# The Strange Magic of: Stevie Wonder



## Strange Magic (Sep 14, 2015)

Artists come and go. Trends, fads, enthusiasms, cults, whole genres....

_Think, in this batter'd Caravanserai
Whose Doorways are alternate Night and Day,
How Sultan after Sultan with his Pomp
Abode his Hour or two, and went his way._

Yet Stevie Wonder abides always. He even shows up at everybody else's funeral or memorial concert. Because he is a Survivor, and so full of talent, life, and joy. An infinity of great songs and performances; it was hard to choose. But choose we must, so here is _Don't You Worry 'Bout a Thing._. I know I won't.


----------



## starthrower (Dec 11, 2010)

Of course Stevie Wonder is brilliant! I enjoy Innervisions, Songs In The Key Of Life, and Journey Through The Secret Life Of Plants.


----------



## Guest (May 19, 2016)

Fulfillingness First Finale.


----------



## SixFootScowl (Oct 17, 2011)

Hey yeah, Stevie was a very talented guy. Put out a lot of great music. Can't say I am familiar with his catalog but certainly with those songs that got a lot of air time.


----------



## Pugg (Aug 8, 2014)

The other day I was woken up by his music, did a search and some good songs.


----------



## KenOC (Mar 7, 2011)

Stevie Wonder did one of my all-time favorite songs, recording most of the tracks himself. Give it a listen.


----------



## starthrower (Dec 11, 2010)

Victor Redseal said:


> Fulfillingness First Finale.


Finally bought a copy this summer. Fantastic album!


----------



## Guest (Oct 9, 2016)

It's amazing to think of the stable of songwriters Motown employed--Stevie, Smokey, HDH, Marvin, Barrett Strong--even Berry himself. Amazing one label had all that firepower and putting out some of the greatest music ever heard. Growing up in Detroit in the 60s and 70s when all the stuff was rocking the world was a great experience.


----------



## SixFootScowl (Oct 17, 2011)

Victor Redseal said:


> It's amazing to think of the stable of songwriters Motown employed--Stevie, Smokey, HDH, Marvin, Barrett Strong--even Berry himself. Amazing one label had all that firepower and putting out some of the greatest music ever heard. Growing up in *Detroit in the 60s and 70s* when all the stuff was rocking the world was a great experience.

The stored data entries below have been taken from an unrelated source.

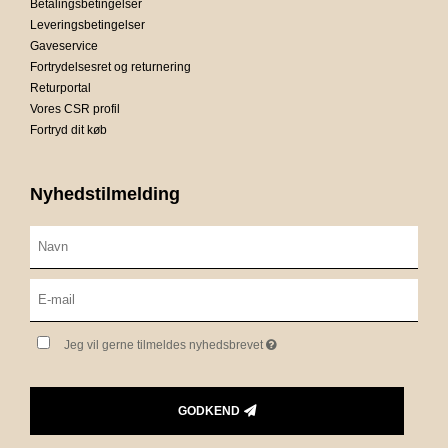
Betalingsbetingelser
Leveringsbetingelser
Gaveservice
Fortrydelsesret og returnering
Returportal
Vores CSR profil
Fortryd dit køb
Nyhedstilmelding
Jeg vil gerne tilmeldes nyhedsbrevet
GODKEND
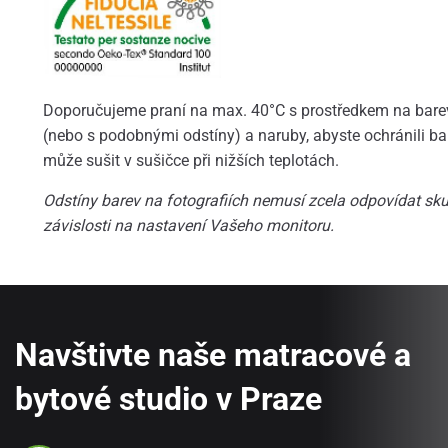
Doporučujeme praní na max. 40°C s prostředkem na barev
(nebo s podobnými odstíny) a naruby, abyste ochránili ba
může sušit v sušičce při nižších teplotách.
Odstíny barev na fotografiích nemusí zcela odpovídat skut
závislosti na nastavení Vašeho monitoru.
Navštivte naše matracové a
bytové studio v Praze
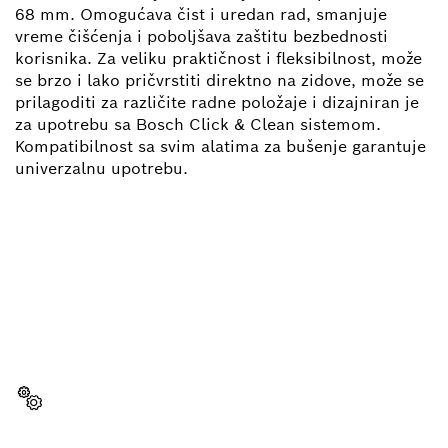
68 mm. Omogućava čist i uredan rad, smanjuje
vreme čišćenja i poboljšava zaštitu bezbednosti
korisnika. Za veliku praktičnost i fleksibilnost, može
se brzo i lako pričvrstiti direktno na zidove, može se
prilagoditi za različite radne položaje i dizajniran je
za upotrebu sa Bosch Click & Clean sistemom.
Kompatibilnost sa svim alatima za bušenje garantuje
univerzalnu upotrebu.
POTREBAN TI JE REZERVNI
DEO?
Ovde ćeš brzo i lako pronaći odgovarajuće rezervne
delove za svoj profesionalni Bosch alat.
Izaberi rezervni deo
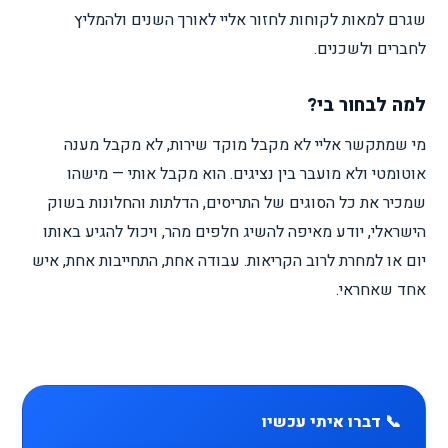
שגרם למאות לקוחות לחזור אליי לאורך השנים ולהמליץ
לחברים ולשכנים.
למה לבחור בי?
מי שמתקשר אליי לא מקבל מוקד שירות, לא מקבל מענה
אוטומטי ולא מועבר בין נציגים. הוא מקבל אותי — מישהו
שמכיר את כל הסוגים של התריסים, הדלתות והחלונות בשוק
הישראלי, יודע מאיפה להשיג חלפים מהר, ויכול להגיע באותו
יום או למחרת לרוב הקריאות. עבודה אחת, התחייבות אחת, איש
אחד שאחראי.
📞 דברו איתי עכשיו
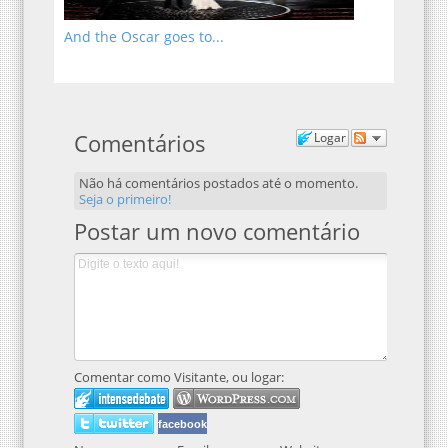
And the Oscar goes to...
Comentários
Logar
Não há comentários postados até o momento.
Seja o primeiro!
Postar um novo comentário
Comentar como Visitante, ou logar:
facebook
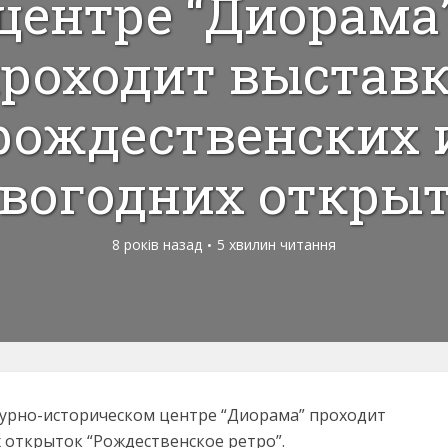
центре “Диорама
роходит выстав
рождественских 
вогодних откры
8 років назад
5 хвилин читання
турно-историческом центре “Диорама” проходит
 открыток “Рождественское ретро”.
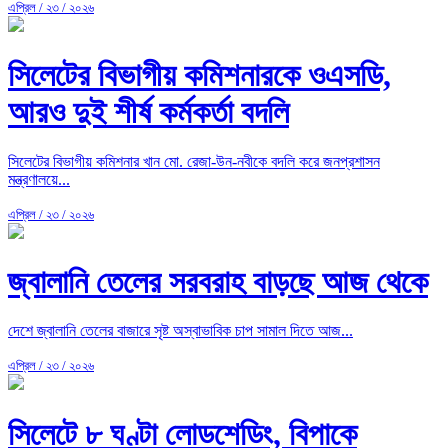
এপ্রিল / ২৩ / ২০২৬
সিলেটের বিভাগীয় কমিশনারকে ওএসডি,
আরও দুই শীর্ষ কর্মকর্তা বদলি
সিলেটের বিভাগীয় কমিশনার খান মো. রেজা-উন-নবীকে বদলি করে জনপ্রশাসন
মন্ত্রণালয়ে...
এপ্রিল / ২৩ / ২০২৬
জ্বালানি তেলের সরবরাহ বাড়ছে আজ থেকে
দেশে জ্বালানি তেলের বাজারে সৃষ্ট অস্বাভাবিক চাপ সামাল দিতে আজ...
এপ্রিল / ২৩ / ২০২৬
সিলেটে ৮ ঘণ্টা লোডশেডিং, বিপাকে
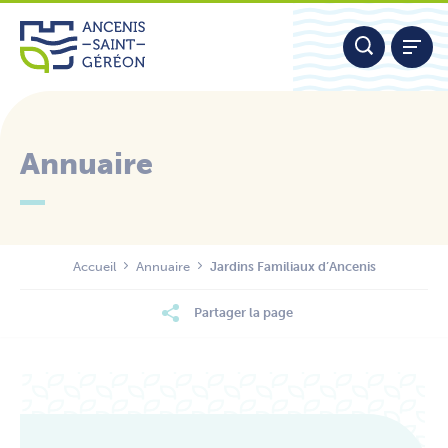
Aller
Panneau de gestion des cookies
au
contenu
Annuaire
Nous contacter
Accueil
Annuaire
Jardins Familiaux d’Ancenis
Partager la page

The golden years of pop music. Also Mitch Ryder, another Detroit rocker IIRC. And Bob Seger.


----------



## Strange Magic (Sep 14, 2015)

Here is a superfavorite Wonder song: _Summer Soft_:


----------



## Strange Magic (Sep 14, 2015)

YouTube giveth and taketh away--A replacement _Summer Soft_: such a wonderful song!


----------



## Strange Magic (Sep 14, 2015)

For some crazy reason, millions of people like Stevie Wonder and his music. Who knows why? _My Cherie Amour....._, very live:


----------



## elgar's ghost (Aug 8, 2010)

Once Tamla grudgingly allowed him artistic control he hit an excellent run of form from 1971 (_Where I'm Coming From_) to 1976 (_Songs in the Key of Life_), a period when the songs seemed to just tumble out of him. And let's not forget how much he actually played on his own albums, on top of producing them himself. OK, he's written some clunkers since but that six-album spell is a wonderful body of work in anyone's book. Great musician.


----------



## SixFootScowl (Oct 17, 2011)

Steve Wonder made some awesome music! I always enjoyed him on the radio. Should get the greatest hits album. Good that this thread got brought up front.


----------



## Templeton (Dec 20, 2014)

Here's another great one. My favourite Stevie song from my favourite album.






Saw him live in Berlin, at the Waldbühne, in the 1980s. Great memories and a great concert.


----------



## norman bates (Aug 18, 2010)

one of the very few pop musicians for whom I could be tempted to use the usually meaningless word genius.
Even if he produced terrible stuff like I just called to say I love you


----------



## Kevin Pearson (Aug 14, 2009)

He was fabulous in the 70s. After that? Not so much....


----------